Precision Chemistry (Feb 2023)

Elucidating Structures of Complex Organic Compounds Using a Machine Learning Model Based on the 13C NMR Chemical Shifts

  • Anan Wu,
  • Qing Ye,
  • Xiaowei Zhuang,
  • Qiwen Chen,
  • Jinkun Zhang,
  • Jianming Wu,
  • Xin Xu

DOI
https://doi.org/10.1021/prechem.3c00005
Journal volume & issue
Vol. 1, no. 1
pp. 57 – 68

Abstract

Read online

We present a protocol that combines the support vector machine (SVM) model with accurate 13C chemical shift calculations at the xOPBE/6-311+G­(2d,p) level of theory, denoted as SVM-M (i.e., SVM for magnetic property). We show here that this SVM-M protocol is a versatile tool for identifying the structural and stereochemical assignment of complex organic compounds with high confidence. Of particular significance is that, by utilizing the dual role of the decision values in SVM, the present SVM-M protocol provides an accurate yet efficient solution to simultaneously handle the classification issue (i.e., “is a given structure correct or incorrect?”) and the comparison-based problem (i.e., “which structure is more likely to be correct or wrong among several candidate structures?”).

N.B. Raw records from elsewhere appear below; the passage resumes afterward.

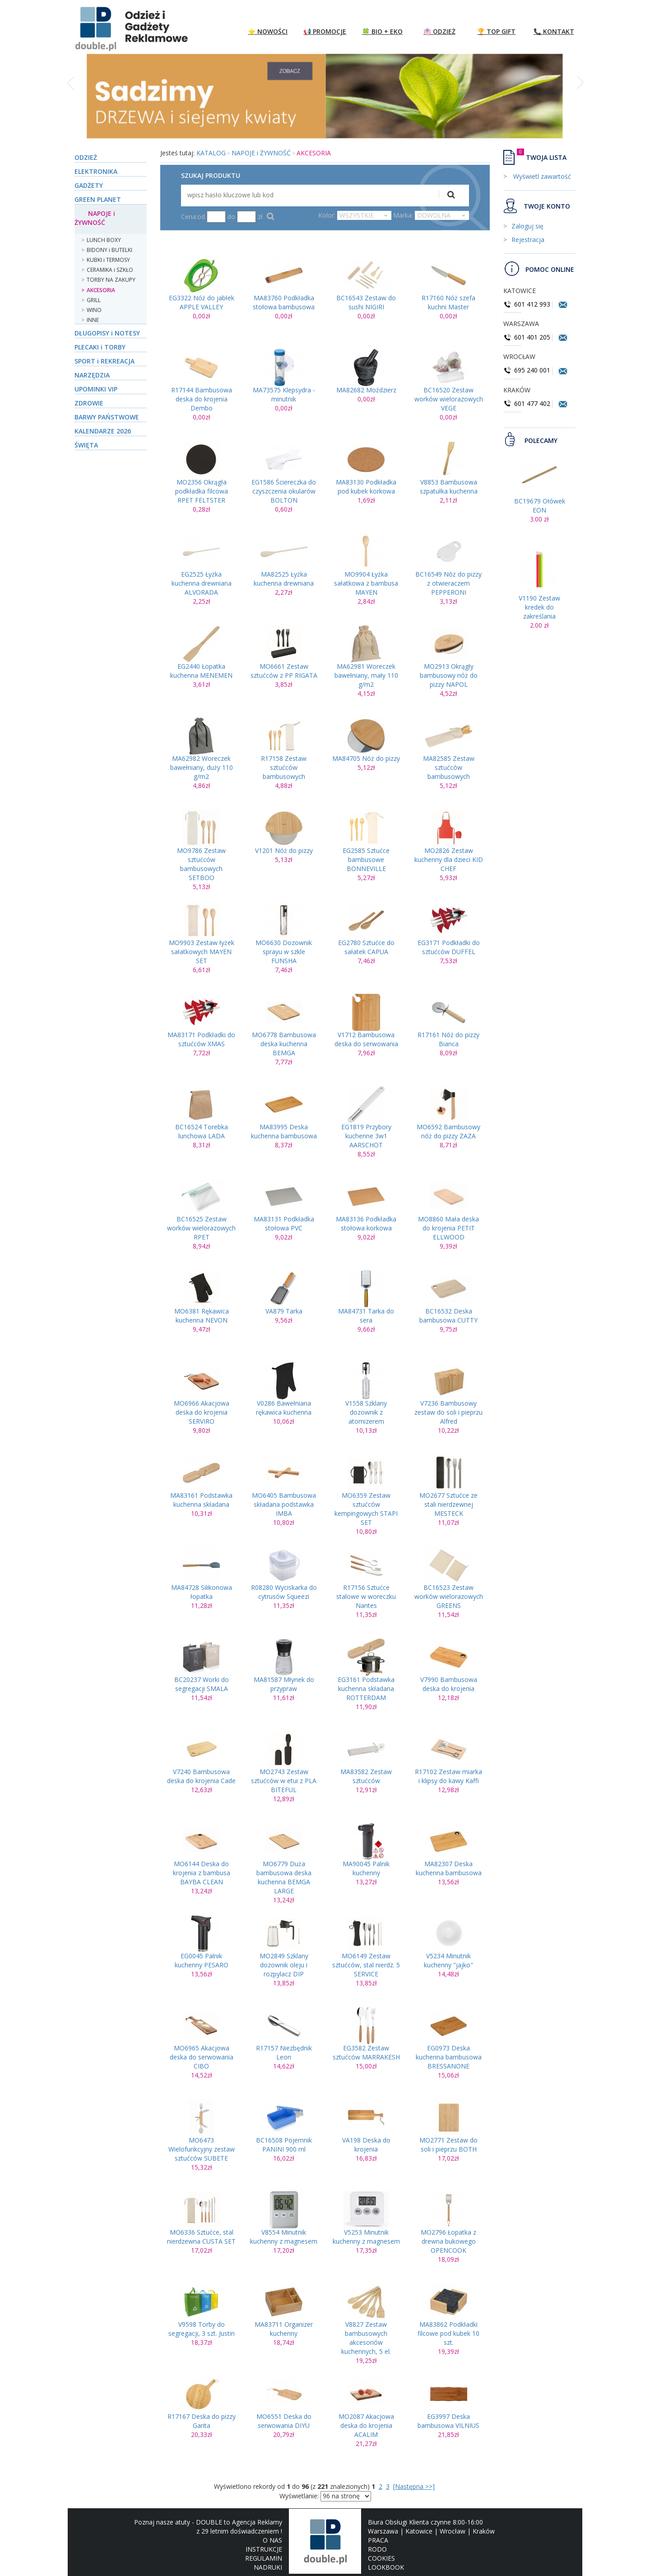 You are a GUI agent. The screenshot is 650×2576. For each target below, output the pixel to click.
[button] (71, 101)
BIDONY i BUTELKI (109, 250)
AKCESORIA (101, 290)
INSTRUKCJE (264, 2549)
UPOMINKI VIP (95, 389)
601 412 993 (526, 304)
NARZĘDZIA (92, 375)
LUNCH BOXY (104, 240)
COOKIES (381, 2558)
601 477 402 (527, 403)
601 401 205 (526, 337)
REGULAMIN (263, 2558)
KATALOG (211, 153)
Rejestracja (527, 239)
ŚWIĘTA (86, 445)
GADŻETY (88, 185)
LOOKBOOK (386, 2567)
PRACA (378, 2540)
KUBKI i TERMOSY (108, 260)
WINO (94, 310)
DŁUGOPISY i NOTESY (107, 333)
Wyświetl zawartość (541, 176)
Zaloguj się (527, 226)
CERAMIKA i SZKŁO (110, 270)
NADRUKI (268, 2567)
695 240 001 (527, 370)
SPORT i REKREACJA (104, 361)
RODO (377, 2549)
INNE (93, 320)
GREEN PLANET (97, 199)
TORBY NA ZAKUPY (111, 280)
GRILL (94, 300)
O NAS (272, 2540)
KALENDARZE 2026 (102, 431)
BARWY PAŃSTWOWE (106, 417)
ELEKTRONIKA (95, 171)
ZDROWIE (88, 403)
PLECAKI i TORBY (99, 347)
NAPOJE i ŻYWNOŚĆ (94, 218)
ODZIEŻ (85, 157) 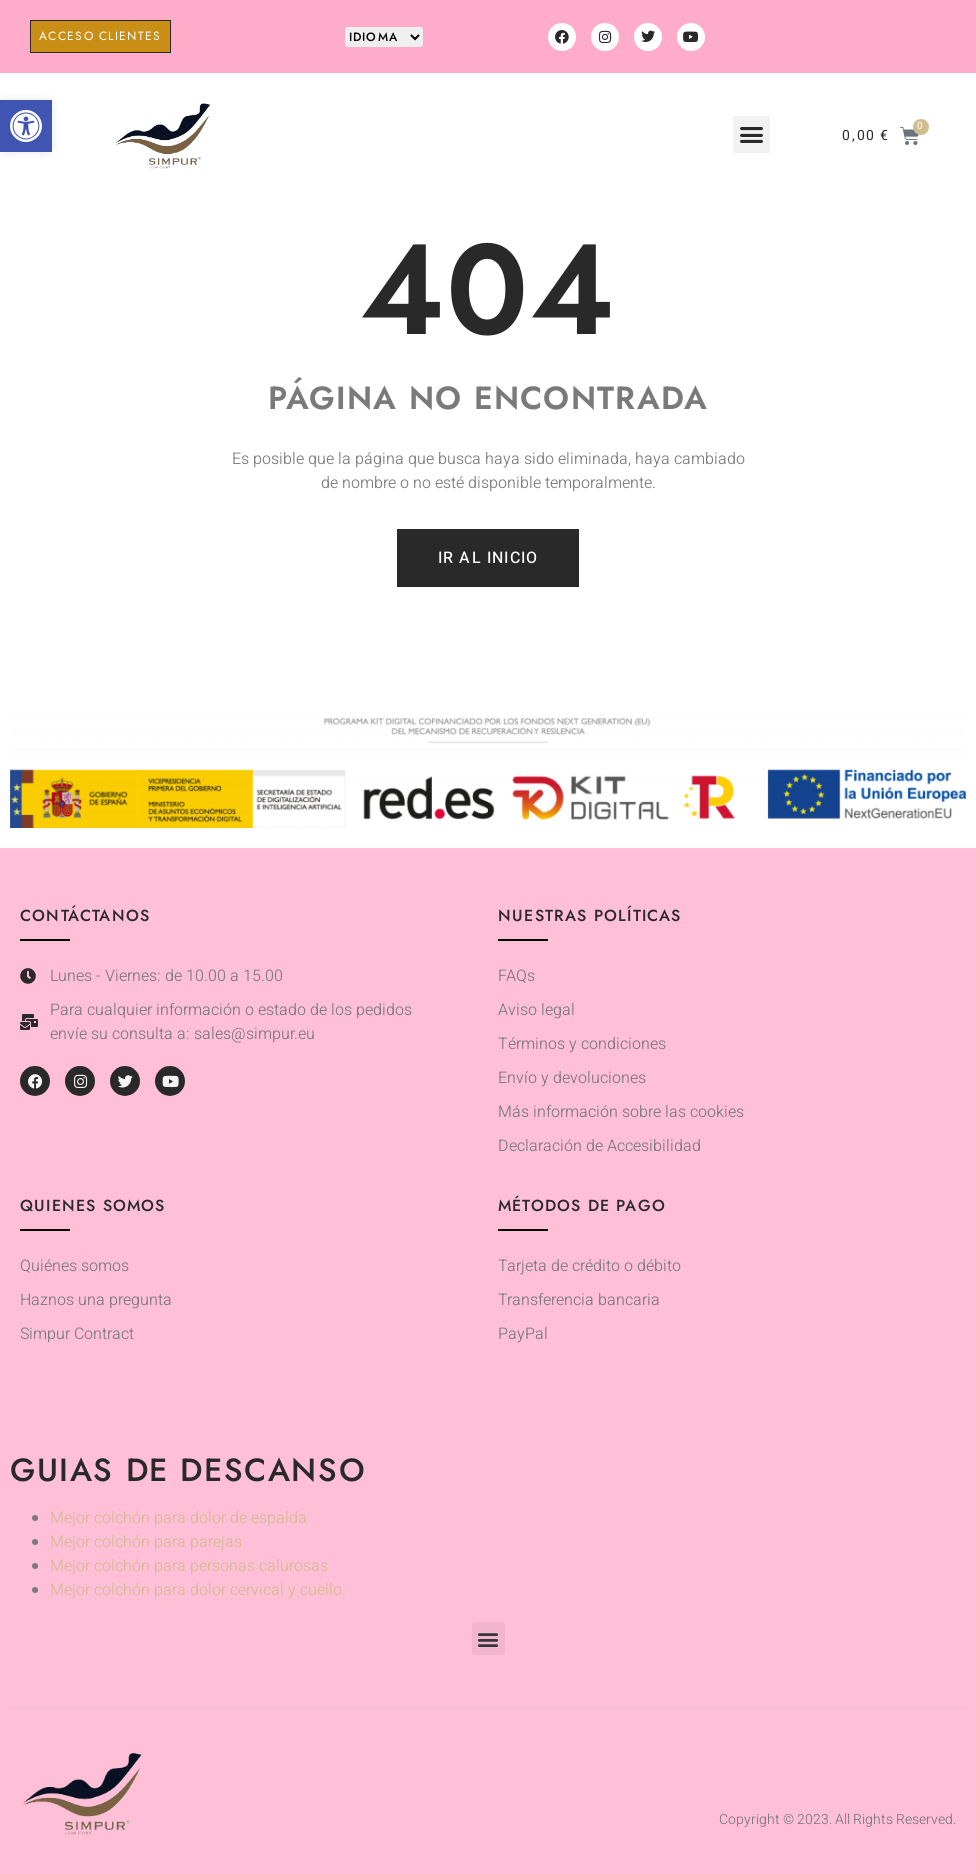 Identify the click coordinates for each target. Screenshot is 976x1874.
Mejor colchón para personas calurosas (189, 1566)
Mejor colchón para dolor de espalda (178, 1518)
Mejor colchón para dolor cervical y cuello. (198, 1590)
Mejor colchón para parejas (146, 1542)
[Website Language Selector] (384, 37)
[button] (26, 126)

A significantly high success rate has been reached (i.e., ∼100% on a set of 760 sample molecules with 15928 13C chemical shifts), which makes the SVM-M protocol a powerful tool for routine applications in structural and stereochemical assignments, as well as in detecting mis-assignments, for complex organic compounds, including natural products.